Again, we now have Omicron. So, vaccinating for a mild cold in the healthy, young person versus loss of significant quality of life issues, even in the short term, is unacceptable. 99.5% of the cases in the USA are now the Omicron variant, per the CDC.

We know that for most healthy people, Omicron is nothing more than a cold and for the young, it is usually very mild cold – or often asymptomatic.

To use a gene therapy technology-based vaccine with a high-risk profile and uncharacterized long term effects against a mild variant is the height of scientific ignorance and arrogance. It is time to stop.

Finally, the discussion at the end of the paper is misleading at best. The authors state that there is no pattern to heart related deaths after analysis by the authors.

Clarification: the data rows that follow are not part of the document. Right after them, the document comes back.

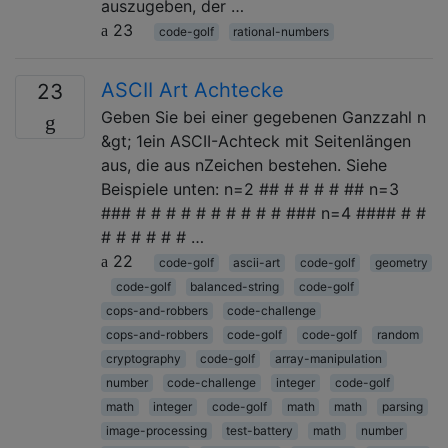
auszugeben, der …
23
code-golf
rational-numbers
ASCII Art Achtecke
23
Geben Sie bei einer gegebenen Ganzzahl n
&gt; 1ein ASCII-Achteck mit Seitenlängen
aus, die aus nZeichen bestehen. Siehe
Beispiele unten: n=2 ## # # # # ## n=3
### # # # # # # # # # # ### n=4 #### # #
# # # # # # …
22
code-golf
ascii-art
code-golf
geometry
code-golf
balanced-string
code-golf
cops-and-robbers
code-challenge
cops-and-robbers
code-golf
code-golf
random
cryptography
code-golf
array-manipulation
number
code-challenge
integer
code-golf
math
integer
code-golf
math
math
parsing
image-processing
test-battery
math
number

The methodology or data from that analysis, if there was actually such an analysis, is not presented in the paper. There is no analysis presented. This analysis does not include children or adolescents. The risk of myocarditis to young men is much higher – we know this. The Hong Kong data shows 1 in 2700 in boys.

Frankly, the CDC is again obfuscating the data to suit their own political agenda, and The Lancet is letting the CDC get away with yet more propaganda cloaked as semi-science. This is unacceptable.